И они поскакали в соседнюю комнату плясать.
На фронт Виктор Иванович попал под конец войны. Направили его в комендантский взвод танковой части.
В этом эпизоде мы позволим себе называть Виктора Ивановича Витей. Юн был солдатик. Сгорал от стыда по любому поводу. Отсюда румянец, полыхающий на его щеках, правильнее было бы назвать цветомузыкой.
Командир взвода, молодой лейтенант в скрипучих ремнях, в сапогах обжимающе-мягких, крикнул: «Пополнение, смирно!» — и поздравил с прибытием в прославленную гвардейскую бригаду под командованием Героя Советского Союза. «Мы сейчас впереди всех войск. Воюем на острие. Мы — прорыв!» От этих прекрасных слов щуплая Витина грудь стала выпуклой и стальной.
Комендантский взвод располагался в некотором отдалении от города, так и не взятого танками. Танки с приказом ничего не ломать держали город в кольце. Танкисты ожидали пехоту, чтобы отдать ей этот древний город для закрепления, а самим рвануть вперед.
И уже приближалась пехота на подручных средствах передвижения.
Вите хотелось побежать в город, пальнуть по защитникам из вороненого автомата ППС, но сержант приказал ему заступить на ответственный трехсменный пост и сам отвел его в домик штаба к белой двери с оторванной ручкой. Витя сменил солдата с угрюмым лицом.

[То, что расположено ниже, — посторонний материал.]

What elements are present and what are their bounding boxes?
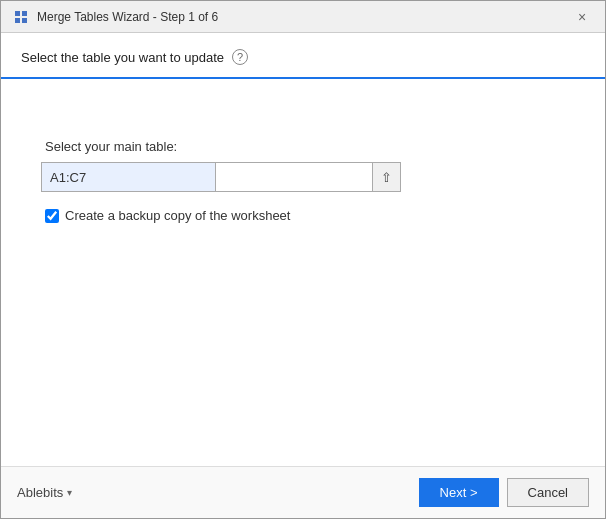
chevron-down-icon: ▾: [67, 487, 72, 498]
backup-checkbox-label[interactable]: Create a backup copy of the worksheet: [65, 208, 290, 223]
title-bar-left: Merge Tables Wizard - Step 1 of 6: [13, 9, 218, 25]
app-icon: [13, 9, 29, 25]
footer: Ablebits ▾ Next > Cancel: [1, 466, 605, 518]
window-title: Merge Tables Wizard - Step 1 of 6: [37, 10, 218, 24]
table-range-input[interactable]: [42, 163, 215, 191]
close-button[interactable]: ×: [571, 6, 593, 28]
backup-checkbox[interactable]: [45, 209, 59, 223]
header-section: Select the table you want to update ?: [1, 33, 605, 79]
svg-rect-3: [22, 18, 27, 23]
svg-rect-0: [15, 11, 20, 16]
backup-checkbox-row: Create a backup copy of the worksheet: [45, 208, 565, 223]
brand-label: Ablebits: [17, 485, 63, 500]
cancel-button[interactable]: Cancel: [507, 478, 589, 507]
header-title-text: Select the table you want to update: [21, 50, 224, 65]
wizard-window: Merge Tables Wizard - Step 1 of 6 × Sele…: [0, 0, 606, 519]
footer-buttons: Next > Cancel: [419, 478, 589, 507]
form-label: Select your main table:: [45, 139, 565, 154]
svg-rect-1: [22, 11, 27, 16]
input-row: ⇧: [41, 162, 401, 192]
next-button[interactable]: Next >: [419, 478, 499, 507]
help-icon[interactable]: ?: [232, 49, 248, 65]
header-title: Select the table you want to update ?: [21, 49, 585, 65]
svg-rect-2: [15, 18, 20, 23]
table-select-group: Select your main table: ⇧: [41, 139, 565, 192]
input-expand-area: [215, 163, 373, 191]
ablebits-brand[interactable]: Ablebits ▾: [17, 485, 72, 500]
expand-button[interactable]: ⇧: [372, 163, 400, 191]
expand-icon: ⇧: [381, 170, 392, 185]
title-bar: Merge Tables Wizard - Step 1 of 6 ×: [1, 1, 605, 33]
content-area: Select your main table: ⇧ Create a backu…: [1, 79, 605, 466]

— Тут будешь стоять. Тут две бабы. Немки. Никого не пускать. Хоть кто будь. Ясно? Проводишь их куда скажут. Кухен — кухня. Клозет или аборт — сортир. И никаких разговоров. И чтобы возле них никого! Понял, или дополнительно разъяснить?

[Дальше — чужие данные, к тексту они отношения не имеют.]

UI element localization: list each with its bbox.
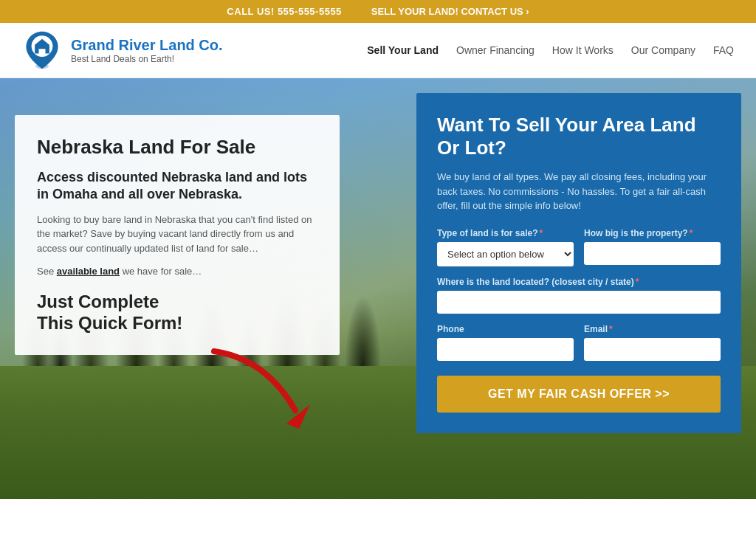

Сержантово лицо не содержало ничего ободряющего, кроме слов матерного содержания. Витя кивнул головой, и прекрасное волнение от близости фронта и своей причастности к прорыву покинуло его грудь, уступив место смятению и обиде.
К посту подходили солдаты с колодками на груди, с пистолетами и кинжалами на животе, и гранатами по всему поясу. В лихо заломленных пилотках. Говорили ему:
— Привет, Матросов. Закрыл амбразуру.
Сволочи. Даже хуже сволочей. Витя краснел, поджимал живот, словно ждал удара. Отворачивался. Подбородок его дрожал. Они были как фашисты — они ремни из него резали.